"…part of the bobbineer brigade in World War II."
Bobbineer brigade? I know I shouldn't drift off during the deacon's sermon, but still, I'm not familiar with the bobbineer brigade. Her Majesty's terrifying quilting corps?
Never have so few, sewn so much for so many.
Now he's talking about Helicopters in Vietnam. Wha-? Our deacon likes mixing in history into his sermons. It's fascinating for him, it must be fascinating for us. I hate history: too much repetition. Still, everybody's glued to his words, so it must be me.
A lot of things are me. I know what you're thinking "Not, this whine again Rob! You're probably going to work in some Wine/Whine wordplay and call yourself clever too, huh?" That's not true. I never used the word "clever." The term is "super-genius," thank you very much, and someday, I'll catch that roadrunner of understanding. Someday.

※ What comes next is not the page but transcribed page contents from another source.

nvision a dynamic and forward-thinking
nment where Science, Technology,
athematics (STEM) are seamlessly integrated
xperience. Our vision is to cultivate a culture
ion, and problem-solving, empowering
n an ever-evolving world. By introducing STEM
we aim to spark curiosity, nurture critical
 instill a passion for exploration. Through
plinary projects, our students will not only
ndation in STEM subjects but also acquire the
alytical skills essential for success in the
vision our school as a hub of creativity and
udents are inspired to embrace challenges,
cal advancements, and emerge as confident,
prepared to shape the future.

See, what happens is when you divorce, the world falls into two crowds: The invisible crowd. And the helpful crowd. The invisible crowd, well they just disappear, you'll never know you knew them, and they certainly won't support your weight when the bridge gives way. The other crowd is all hands on, "This is what worked for me." or "I've heard this helps." That's great. When your world gives way, there's nothing like a bobbineer squadron to draw things together. Still, there comes a point where you have to find your own way across the chasm. A time to wake and take stock in what you have and just move, because you realize it's your life you're living and other people don't know it as well as you do.
"Hi, I'm Rob, I'll be your guy clinging to this stupid breakaway bridge this evening."

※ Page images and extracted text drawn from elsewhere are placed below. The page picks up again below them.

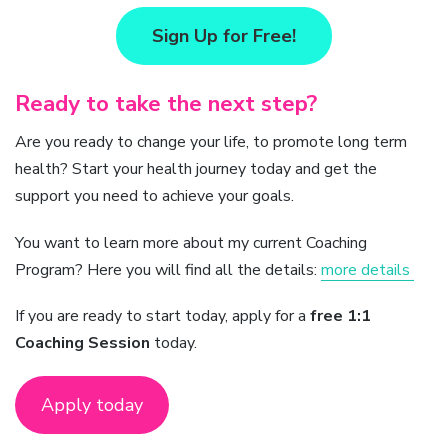
Sign Up for Free!
Ready to take the next step?
Are you ready to change your life, to promote long term
health? Start your health journey today and get the
support you need to achieve your goals.
You want to learn more about my current Coaching
Program? Here you will find all the details:
more details
If you are ready to start today, apply for a
free 1:1
Coaching Session
today.
Apply today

For now I'm fumbling with tools of somebody else's making, tools devised to help me grasp understanding in my paws and devour it. Tools made by somebody named Acme. Someday...
I checked; there's nothing on the Acme Website about the "bobbineer brigades." I could google them I suppose. Is it in poor form to pull out your iPhone in church? There's a picture of my dog on the "unlock screen." That has to win me some humanitarian points. Don't believe me? Look at this face:
Who's going to say I'm not a good guy when this guy's my spokesman?

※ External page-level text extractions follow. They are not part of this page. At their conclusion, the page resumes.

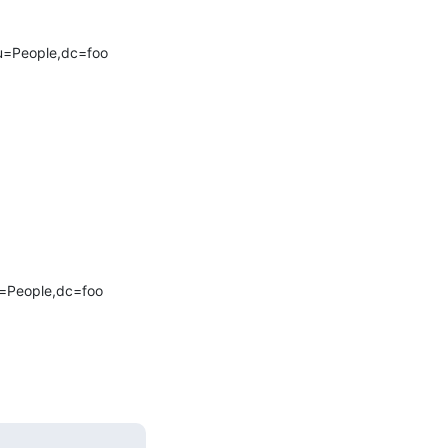
ou=People,dc=foo

u=People,dc=foo
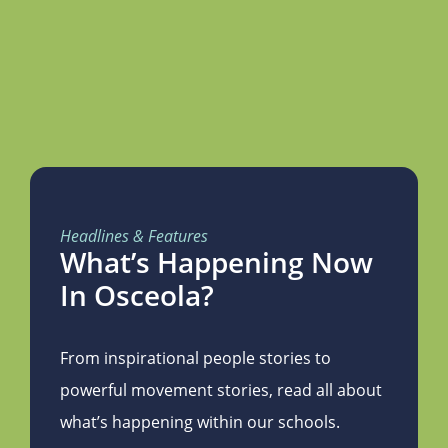
Headlines & Features
What’s Happening Now
In Osceola?
From inspirational people stories to
powerful movement stories, read all about
what’s happening within our schools.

Still no, I'll leave the phone in my pocket. It's time I worked things out for me. Gadgets and gimmicks are great for other people. I can't work with them. In third grade Timmy Lundgren brought his Stretch Armstrong to school. He'd gotten it for Christmas. "Look," he said, "You can't break it." I did. Apparently Stretch has an Achilles' heel when it comes to Tonka Trucks. Especially when they're driven by an angry Fisher Price mob to a draw and quarter party. Stretch snapped under the strain. Timmy was pissed. I shrugged. I thought he was lucky the mob didn't have torches too. Maybe Timmy shoulda asked for a Six-Million Dollar Man doll instead; at least with the right tools and technology we could rebuild him. Stretch was the Humpty Dumpty of the toy world. Another gimmick broken.
It's time to stop expecting everybody else's toys to work for me, and depend on my own. At least if I overexert my own elasticity, nobody's mom is gonna call my house at 7pm on a Wednesday expecting recompense. Timmy you squealer. Stretch at least stayed quiet before he broke...
So I do what I've been dreading all along: I listen to the deacon's sermon. It's about life changing events and how things can bring out the best or the worst in us. They're opportunities. After much repetition, I learn that "bobbineers" are just a poorly annunciated "bombardier." That certainly makes sense. I just wish this sermon were relevant to me. Maybe Timmy should have been here to hear it.